Main Session
Sep 28
PQA 01 - Radiation and Cancer Physics, Sarcoma and Cutaneous Tumors

2169 - Preoperative PET/CT Personalized Radiomics Index with Deep Learning to Predict the Benefit of Postoperative Radiotherapy in Patients with pN2 NSCLC: A Pilot Study

02:30pm - 04:00pm PT
Hall F
Screen: 27
POSTER

Presenter(s)

Zeliang Ma, MD Headshot
Zeliang Ma, MD - Mayo Clinic Rochester, Rochester, MN

Z. Ma1, and Z. Hui2; 1Department of Radiation Oncology, National Cancer Center/National Clinical Research Center for Cancer/Cancer Hospital, Chinese Academy of Medical Sciences and Peking Union Medical College, Beijing, China, 2Department of VIP Medical Services, National Cancer Center/National Clinical Research Center for Cancer/Cancer Hospital, Chinese Academy of Medical Sciences and Peking Union Medical College, Beijing, China

Purpose/Objective(s): The value of postoperative radiotherapy (PORT) for patients with pN2 non-small cell lung cancer (NSCLC) is debated. A subgroup of these patients may derive significant benefit from PORT. Radiomics based on PET/CT has revealed insights into tumor heterogeneity. Our goal is to identify the patients most likely to benefit from PORT.

Materials/Methods: Patients with pN2 NSCLC after radical surgery between July 1, 2013, and June 30, 2019, were enrolled in one academic institution as the training set. Patients in another independent academic medical center were enrolled as external validation sets. The personalized radiomic index (PRI) was developed using radiomic texture features extracted from the primary lung nodule in preoperative CT scans. We used a least absolute shrinkage and selection operator-Cox regularization model for data dimension reduction and feature selection.

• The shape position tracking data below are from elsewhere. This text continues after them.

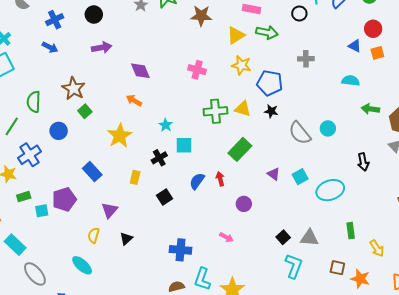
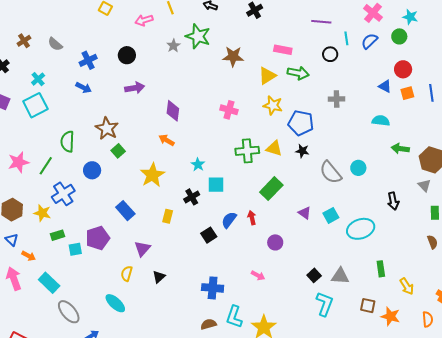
purple diamond: (140, 71) -> (173, 111), turned 30
black square: (164, 197) -> (209, 235), moved

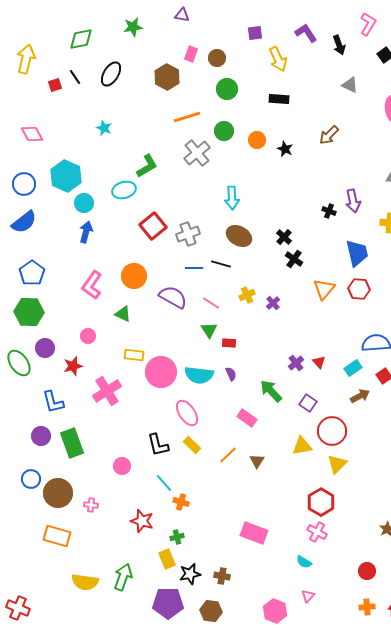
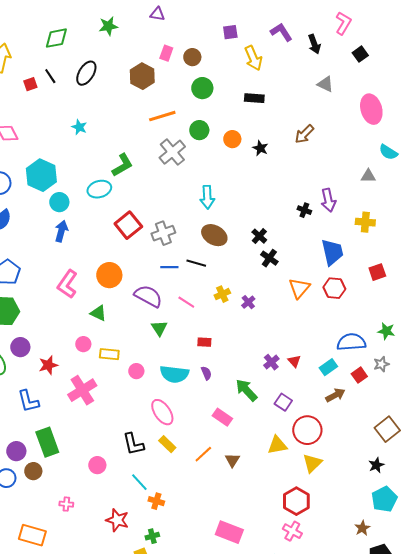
green triangle: (209, 330) -> (159, 328), moved
pink circle: (88, 336) -> (83, 344), moved
pink circle: (161, 372) -> (136, 371), size x0.5
purple circle: (41, 436) -> (16, 451), moved
brown circle: (58, 493) -> (33, 471), moved, size x0.6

PRI was developed using a deep learning model known as DeepSurv. The area under the curve (AUC) of the receiver operating characteristic was used to assess the PRI's prediction ability. We compared the overall survival (OS) of patients who received PORT against those who did not in the subgroups determined by the PRI.

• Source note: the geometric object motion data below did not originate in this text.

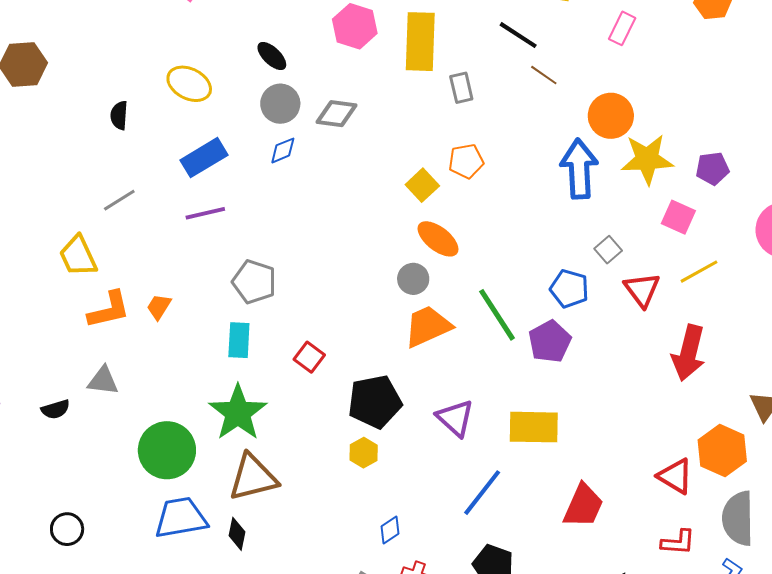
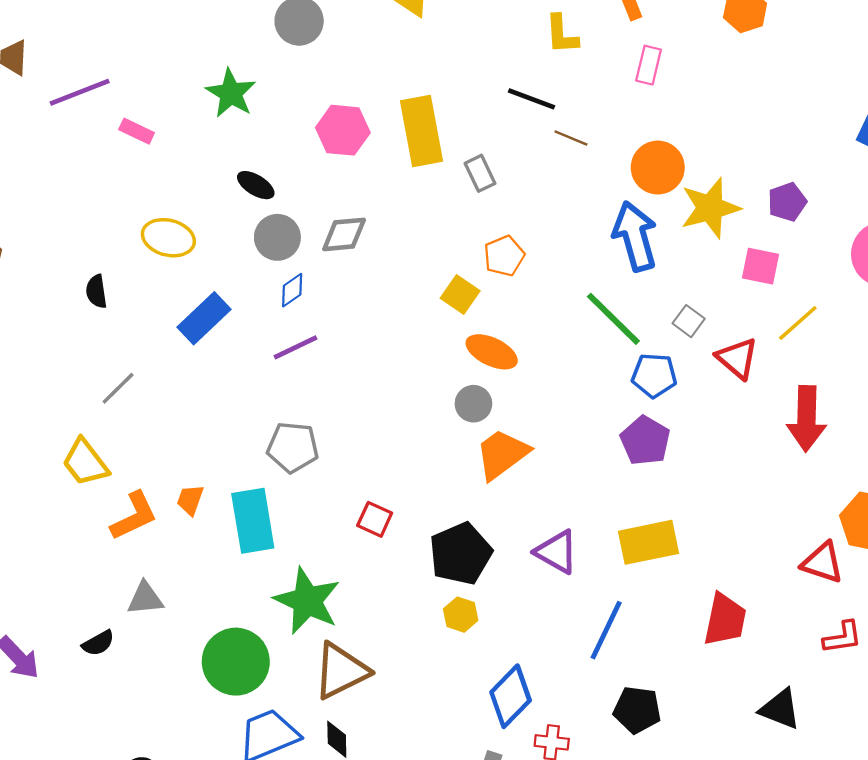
purple line: (205, 213) -> (295, 347), moved
green line: (497, 315) -> (613, 319), moved
cyan rectangle: (239, 340) -> (253, 521), moved, size x1.5
blue diamond: (390, 530) -> (511, 696), size x1.8

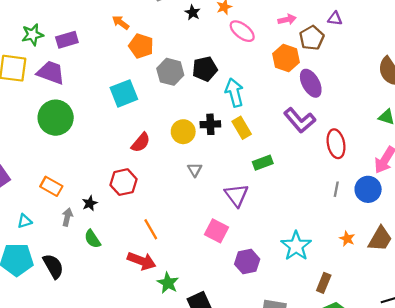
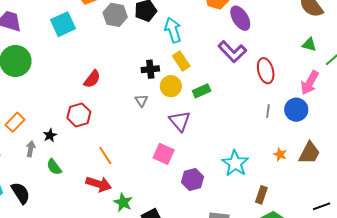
cyan square: (124, 93) -> (63, 24), moved
black cross: (210, 124) -> (150, 69), moved
yellow circle: (183, 132) -> (171, 86), moved
orange rectangle: (51, 186) -> (15, 122), turned -72

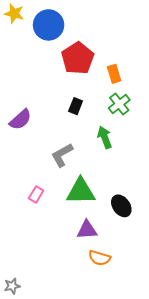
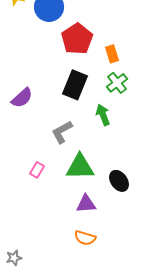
black rectangle: (76, 106) -> (75, 85), size x1.8
orange semicircle: (99, 258) -> (85, 238), moved

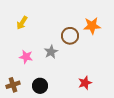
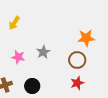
orange star: (92, 26) -> (86, 38), moved
brown circle: (70, 36) -> (77, 60), moved

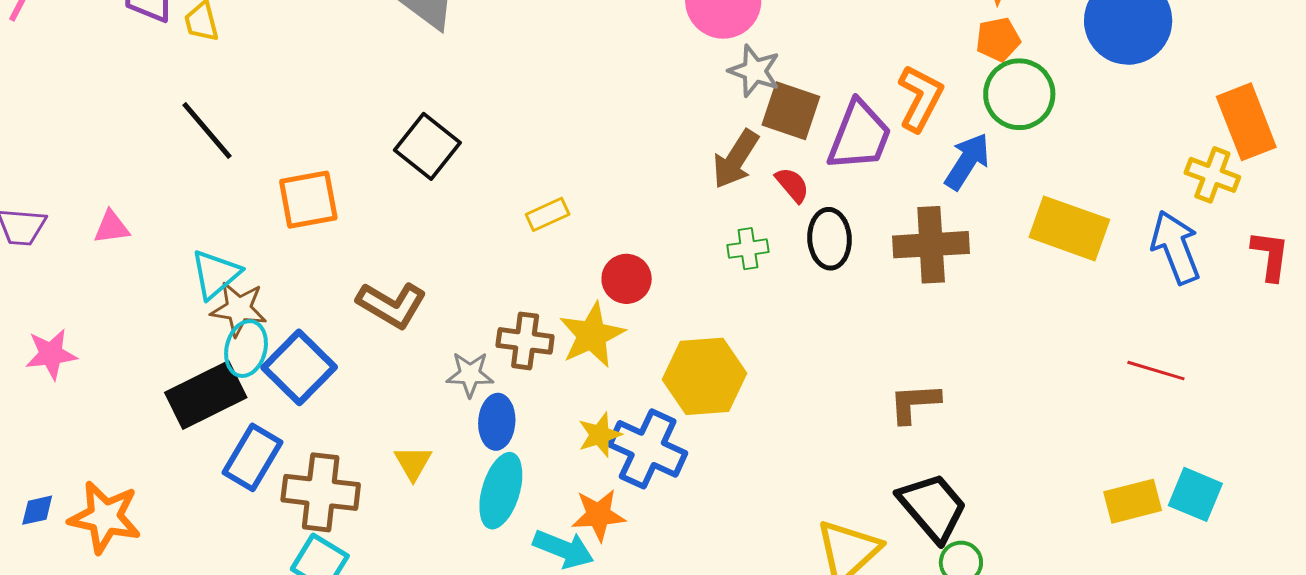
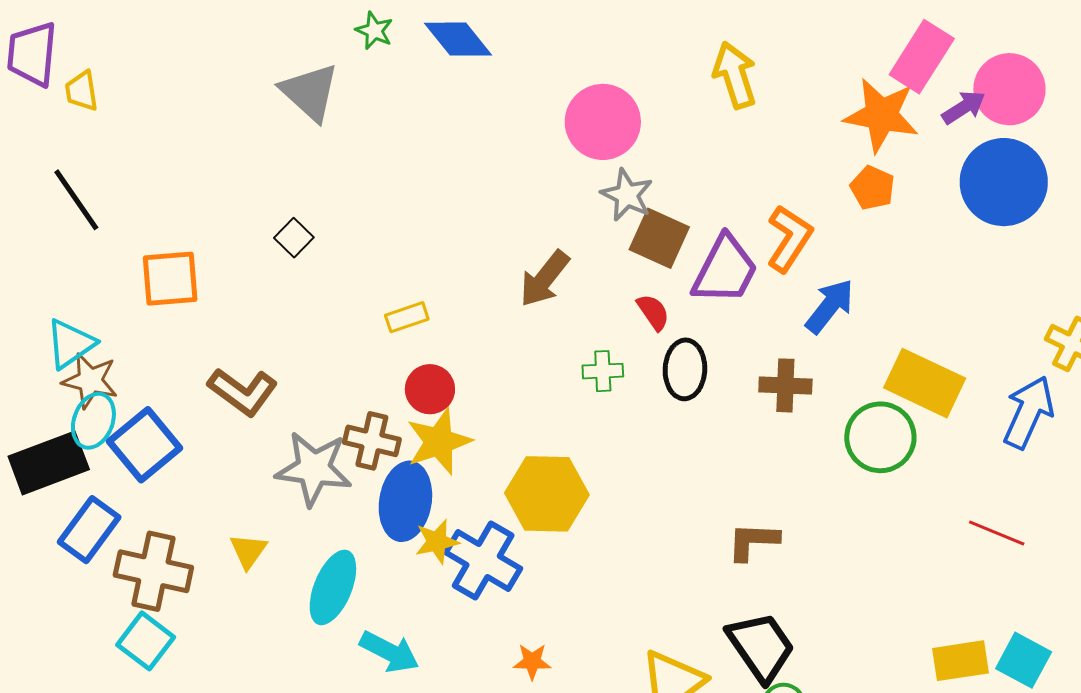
orange pentagon: (998, 39) -> (872, 188), turned 30
green circle: (1019, 94) -> (880, 437), moved
black square: (427, 146) -> (294, 238), size x0.6
brown arrow: (736, 159) -> (544, 279), moved
brown cross: (931, 245) -> (785, 385), size x0.7
blue arrow: (1176, 247) -> (1029, 412), turned 40
red circle: (627, 279) -> (430, 389), moved
gray star: (470, 374) -> (314, 469), size x1.6
blue ellipse: (497, 422) -> (405, 501), moved, size x1.4
orange star: (598, 515) -> (532, 662), moved, size x0.7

Results: The training and external validation datasets comprised 165 and 170 participants. In the training cohort, PRI predicted OS (AUC = 0.84, 95% CI: 0.75-0.93, for 3-year OS). The high-PRI group had significantly worse OS than the low-PRI group (3-year OS, 29.95% vs. 90.87%, p<0.01). The median PRI was used to categorize individuals into two risk groups. While patients in low-risk groups did not benefit from PORT (3-year OS 100% vs. 95.41%, p = 0.38), patients in the high-risk group showed a benefit trend (3-year OS 67.86% versus 86.67%, p = 0.18). The external cohort demonstrated consistent findings.

Conclusion: We developed a preoperative PET/CT-based PRI with deep learning capable of predicting OS and the benefits of PORT for patients with pN2 NSCLC.